__Input for this task__:
- - -

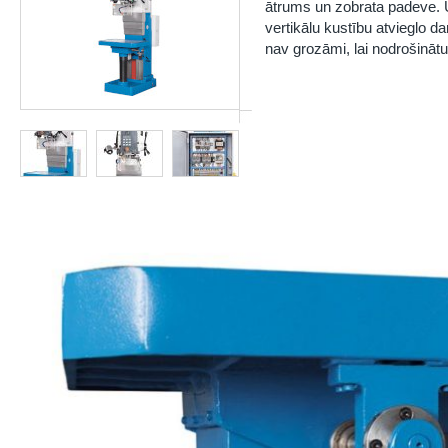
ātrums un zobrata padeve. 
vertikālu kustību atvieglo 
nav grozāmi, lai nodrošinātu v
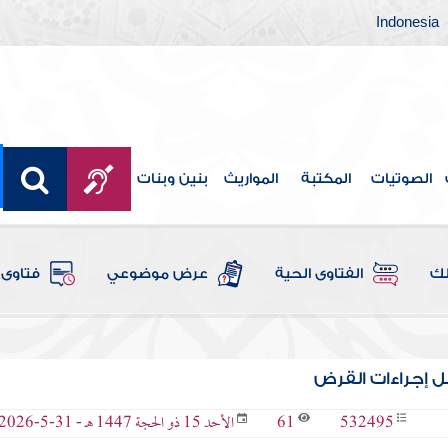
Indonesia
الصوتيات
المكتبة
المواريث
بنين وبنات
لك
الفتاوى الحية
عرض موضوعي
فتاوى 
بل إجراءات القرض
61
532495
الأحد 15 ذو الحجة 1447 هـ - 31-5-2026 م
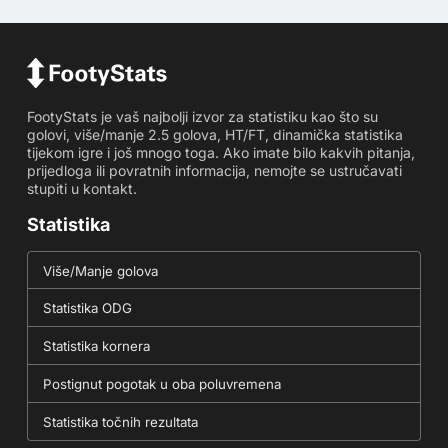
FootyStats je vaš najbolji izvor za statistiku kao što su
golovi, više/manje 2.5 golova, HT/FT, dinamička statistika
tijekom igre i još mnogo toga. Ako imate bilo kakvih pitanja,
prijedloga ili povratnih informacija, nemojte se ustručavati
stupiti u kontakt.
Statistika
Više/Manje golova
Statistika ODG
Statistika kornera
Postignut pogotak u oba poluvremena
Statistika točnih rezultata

- - -

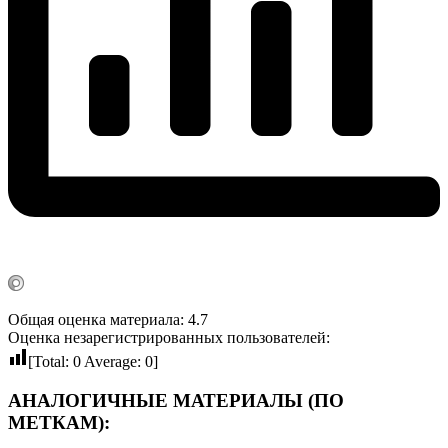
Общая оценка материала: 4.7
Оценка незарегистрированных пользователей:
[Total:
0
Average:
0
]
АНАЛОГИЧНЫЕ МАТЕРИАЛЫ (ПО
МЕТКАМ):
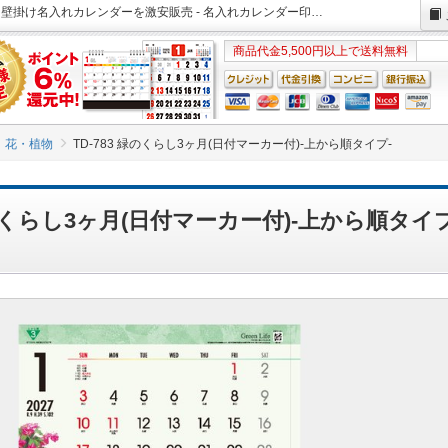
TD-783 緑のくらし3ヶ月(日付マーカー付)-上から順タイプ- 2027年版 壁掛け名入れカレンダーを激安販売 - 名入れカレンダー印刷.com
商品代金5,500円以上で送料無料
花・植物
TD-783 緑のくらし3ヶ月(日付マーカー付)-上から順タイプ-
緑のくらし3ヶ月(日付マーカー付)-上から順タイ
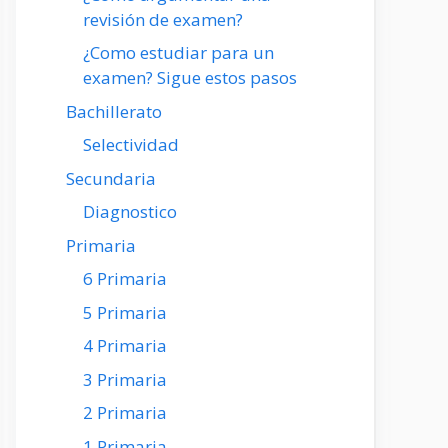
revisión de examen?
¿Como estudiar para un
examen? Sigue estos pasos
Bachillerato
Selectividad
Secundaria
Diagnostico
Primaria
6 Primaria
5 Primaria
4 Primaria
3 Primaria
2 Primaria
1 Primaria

- - -

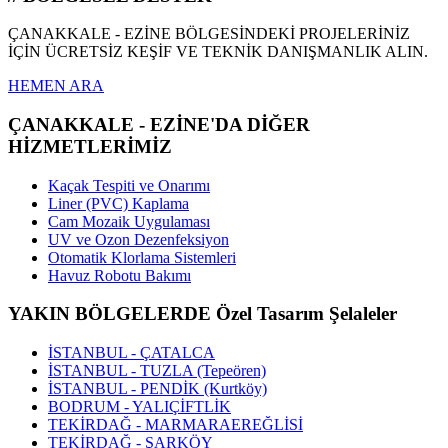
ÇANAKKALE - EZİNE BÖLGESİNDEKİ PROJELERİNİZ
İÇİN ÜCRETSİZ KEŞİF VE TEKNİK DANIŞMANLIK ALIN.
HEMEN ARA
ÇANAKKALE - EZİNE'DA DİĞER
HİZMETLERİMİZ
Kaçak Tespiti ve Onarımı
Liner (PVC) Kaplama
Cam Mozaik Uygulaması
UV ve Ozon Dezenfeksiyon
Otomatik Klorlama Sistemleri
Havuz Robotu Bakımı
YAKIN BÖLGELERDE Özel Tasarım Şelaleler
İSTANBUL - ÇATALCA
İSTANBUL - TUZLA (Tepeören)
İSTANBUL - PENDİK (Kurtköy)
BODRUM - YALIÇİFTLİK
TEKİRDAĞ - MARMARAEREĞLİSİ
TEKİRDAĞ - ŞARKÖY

- - -

__Task__: Find the word "examen" in the listing and copy each line that contains it.

__Output__:
revisión de examen?
examen? Sigue estos pasos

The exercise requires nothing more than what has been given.